Now let's change the x-axis, and here is where it gets a bit tricky.

Before:

## X Stepper on Motor1(B Motor)
[stepper_x]
...
rotation_distance: 40
endstop_pin: ^EBBCan: PB6
...
##--------------------------------------------------------------------
homing_speed: 100   #Max 100
homing_retract_dist: 5
homing_positive_dir: true

[tmc2209 stepper_x]
...
stealthchop_threshold: 0

After:

## X Stepper on Motor1(B Motor)
[stepper_x]
...
rotation_distance: 40
# endstop_pin: ^EBBCan: PB6
endstop_pin: tmc2209_stepper_x:virtual_endstop
...
##--------------------------------------------------------------------
homing_speed: 20   #Max 100
homing_retract_dist: 0
homing_positive_dir: true

[tmc2209 stepper_x]
...
stealthchop_threshold: 0
# Must connect DIAG pin to M1-Stop on Manta (^PF4), and NOT ^EBBCan: PB6 !!!
diag_pin: ^PF4
driver_SGTHRS: 255 # 255 is most sensitive value, 0 is least sensitive

These changes on X are like that made on Y except for the diag_pin value. Why is ^PF4 specified here instead of cutting and pasting ^EBBCan: PB6 as we did on the Y axis??? Remember that our X axis limit switch is now the DIAG pin coming from TMC2209 stepper driver for the B Motor, which is "Motor 1" on the Manta Board.

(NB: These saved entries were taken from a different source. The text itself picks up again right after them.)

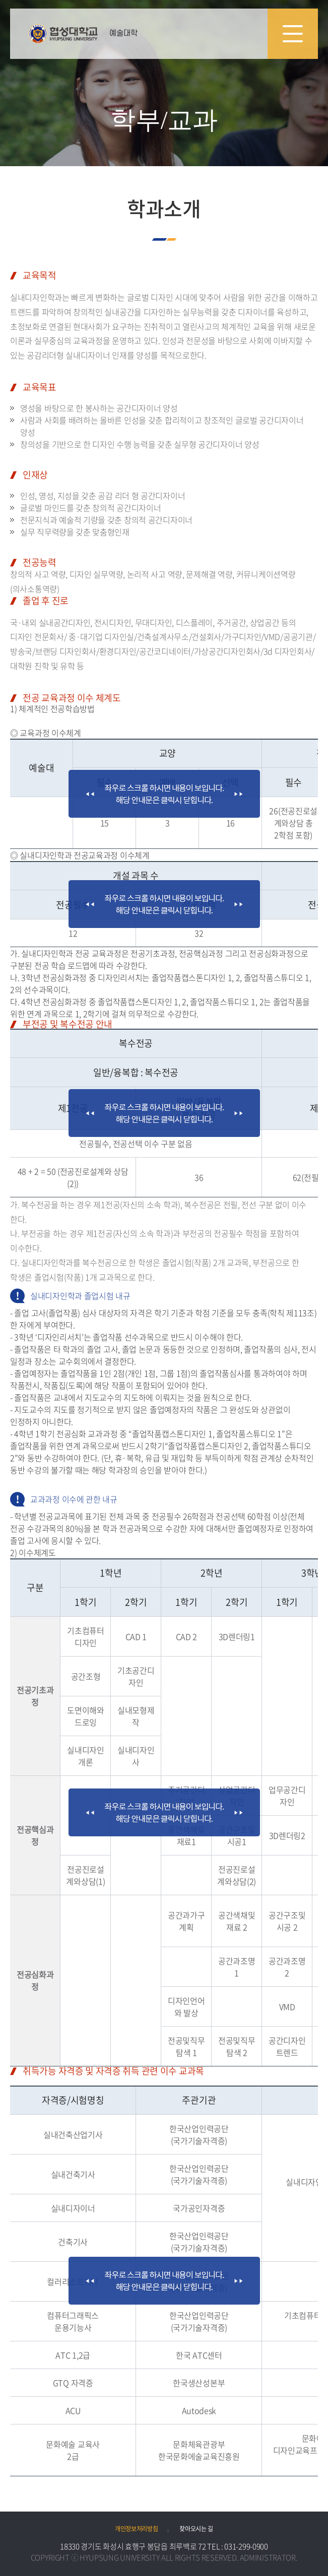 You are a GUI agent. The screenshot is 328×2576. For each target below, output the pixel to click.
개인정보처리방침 (136, 2528)
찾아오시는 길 (196, 2528)
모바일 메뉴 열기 (293, 34) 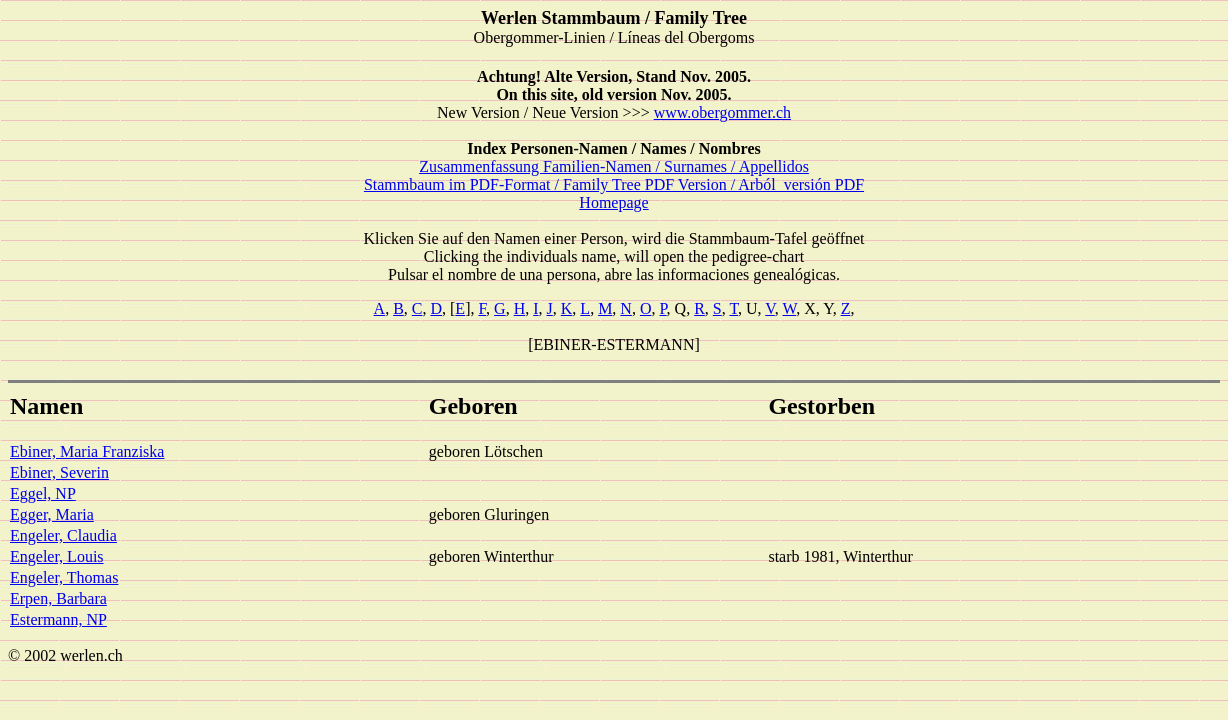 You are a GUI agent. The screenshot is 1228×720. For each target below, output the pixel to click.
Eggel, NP (43, 493)
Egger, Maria (52, 514)
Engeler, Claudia (63, 535)
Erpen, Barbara (58, 598)
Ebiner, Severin (59, 472)
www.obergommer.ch (722, 112)
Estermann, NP (58, 619)
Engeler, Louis (57, 556)
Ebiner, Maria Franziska (87, 451)
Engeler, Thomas (64, 577)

The EBB2209 toolboard is no longer involved in endstop detection. In fact, keeping the reference to ^EBBCan: PB6 in printer.cfg will cause this endstop to always show triggered, even when it isn't. But how do we know that ^PF4 is the right pin to specify??? We know from this picture from the BTT Manta Manual (opens in a new tab).

Additional Configuration

We will now add a new configuration file that contains variables and macros specific for homing X and Y using stallguard rather than physical switches.

• Go to this Github link (opens in a new tab) and download @kyleisah's Sensorless-Homing.cfg to your PC (Discord reference) (opens in a new tab)
• Review the variable definitions at the top of the file and make any changes you wish.

• Upload the file Sensorless-Homing.cfg to your printer where printer.cfg and all of the other configuration files are located
• Edit your printer.cfg file to include this configuration file. If you put it near the top of the file, it will look as shown below.

[include mainsail.cfg]
[include stealthburner_leds.cfg]
[include Sensorless-Homing.cfg]
...

The printer.cfg files provided by MPX include a [safe_z_home] section. Per the Voron Guide (opens in a new tab), we want to comment this out in printer.cfg well. That section will look like this when you are done.

# [safe_z_home]
# home_xy_position:150,150
# speed:100
# z_hop:1

Be sure to save the printer.cfg file and restart the Klipper firmware when you are done.

Next Steps

At this point, your printer is set up for sensorless homing for when you get to running the initial startup checks (opens in a new tab) for your printer. In particular, the "Endstop Check" section (opens in a new tab) will verify that all Endstops are open (not triggered). Because of the work you have done to this point, the QUERY_ENDSTOPS command should show

x:open y:open z:open

The "Endstop Check" section of that guide will in turn reference the Setting Up and Calibrating Sensorless XY Homing (opens in a new tab) documentation. You'll need to pick up that guide from the section on Finding the right StallGuard threshold (opens in a new tab). Note that the section on Homing Macros (opens in a new tab) from that page is already taken care of by the Sensorless-Homing.cfg file that we uploaded previously. Also, the steps in the Final Setup (opens in a new tab) section have been taken care of already as well: we commented out the [safe_z_home] section previously and our printer.cfg file already contains a [homing_override] section because it is needed for Tap.